Verification: confirm the reset actually worked

Never close the ticket on faith. Verify each attribute and, ideally, the login itself:

  1. Confirm the counter is zero: lsuser -a unsuccessful_login_count cmanton should show unsuccessful_login_count=0.
  2. Confirm the account is unlocked: lsuser -a account_locked cmanton should show account_locked=false.
  3. Confirm the password state: pwdadm -q cmanton reports the flags; with ADMCHG cleared, the flags line will no longer list it.
  4. Confirm last update: a fresh lastupdate timestamp in /etc/security/passwd proves the password was actually changed.
  5. Test a real login (from a test session or have the user try) before replying to the requester that the password reset has been completed.

Once all four attributes check out and the user can authenticate, you are done. A short, accurate “your password has been reset; you will be asked to set your own at first login” note to the requester closes the loop cleanly.

Quick command reference

TaskCommand
Show failed-login countlsuser -a unsuccessful_login_count cmanton
Reset failed-login countchuser unsuccessful_login_count=0 cmanton
Show lock statuslsuser -a account_locked cmanton
Unlock the accountchuser account_locked=false cmanton
Set the passwordpasswd cmanton
Clear forced-change flagpwdadm -c cmanton
Query password flagspwdadm -q cmanton
Menu interfacesmitty user or smitty passwd

Key Takeaways

  • To reset a UNIX user password in AIX, clear the failed-login count, unlock the account, then run passwd — in that order.
  • The AIX command is passwd, not password; use lsuser to read attributes and chuser to change them.
  • An admin-set password carries the ADMCHG flag, forcing a change at next login; clear it with pwdadm -c only when a fixed password is required.
  • smitty user (or the smitty passwd fast path) gives the same result through a guided menu.
  • Always verify with lsuser/pwdadm -q and a test login before reporting the reset complete.
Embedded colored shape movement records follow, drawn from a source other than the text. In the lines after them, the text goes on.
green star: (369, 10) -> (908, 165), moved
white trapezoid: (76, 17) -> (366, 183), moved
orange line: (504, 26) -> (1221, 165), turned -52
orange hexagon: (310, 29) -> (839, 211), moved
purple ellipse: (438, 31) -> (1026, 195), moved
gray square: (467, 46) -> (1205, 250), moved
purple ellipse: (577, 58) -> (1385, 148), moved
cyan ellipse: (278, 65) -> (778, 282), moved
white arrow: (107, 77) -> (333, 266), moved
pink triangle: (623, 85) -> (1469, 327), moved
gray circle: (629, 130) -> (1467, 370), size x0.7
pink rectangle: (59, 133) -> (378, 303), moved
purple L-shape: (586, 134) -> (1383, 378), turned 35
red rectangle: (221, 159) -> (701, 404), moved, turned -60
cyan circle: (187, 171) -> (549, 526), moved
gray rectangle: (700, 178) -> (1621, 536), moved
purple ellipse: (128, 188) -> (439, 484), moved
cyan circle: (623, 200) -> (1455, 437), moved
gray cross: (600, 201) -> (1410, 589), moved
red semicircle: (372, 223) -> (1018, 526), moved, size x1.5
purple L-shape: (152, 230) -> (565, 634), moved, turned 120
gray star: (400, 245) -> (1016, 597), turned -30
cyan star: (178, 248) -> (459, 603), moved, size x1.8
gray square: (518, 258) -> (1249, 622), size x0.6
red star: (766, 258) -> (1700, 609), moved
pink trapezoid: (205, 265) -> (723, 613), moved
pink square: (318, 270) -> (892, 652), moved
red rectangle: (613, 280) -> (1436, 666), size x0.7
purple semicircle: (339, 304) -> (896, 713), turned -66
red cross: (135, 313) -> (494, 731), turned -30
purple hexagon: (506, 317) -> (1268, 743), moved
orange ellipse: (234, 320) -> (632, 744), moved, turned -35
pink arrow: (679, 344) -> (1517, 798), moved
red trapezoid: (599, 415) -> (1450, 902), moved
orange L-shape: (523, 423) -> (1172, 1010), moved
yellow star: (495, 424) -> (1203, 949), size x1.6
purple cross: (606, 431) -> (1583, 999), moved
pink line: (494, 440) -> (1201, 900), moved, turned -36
Frequently Asked Questions

What is the command to reset a password in AIX?

Run passwd username as root, for example passwd cmanton. You will be prompted to enter the new password twice. If the account is also locked, first run chuser account_locked=false username and chuser unsuccessful_login_count=0 username.

How do I unlock a locked AIX user account?
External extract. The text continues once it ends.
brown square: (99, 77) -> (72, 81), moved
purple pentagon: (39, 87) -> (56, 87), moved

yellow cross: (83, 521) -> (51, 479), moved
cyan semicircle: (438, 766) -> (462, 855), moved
Check the status with lsuser -a account_locked username. If it shows account_locked=true, unlock it with chuser account_locked=false username. Also reset the failed-login counter using chuser unsuccessful_login_count=0 username, since a maxed counter blocks login independently of the lock flag.

What does the ADMCHG flag mean in /etc/security/passwd?

ADMCHG means an administrator set the password, so AIX forces the user to change it at their next login. To let a fixed password persist, remove the flag with pwdadm -c username, or manually delete ADMCHG from the user’s flags = line in /etc/security/passwd.

How can I check why an AIX user cannot log in?

Inspect the key attributes together: lsuser -a account_locked unsuccessful_login_count loginretries expires username. A true lock, a counter at or above loginretries, or a past expires date will each block login even with a valid password.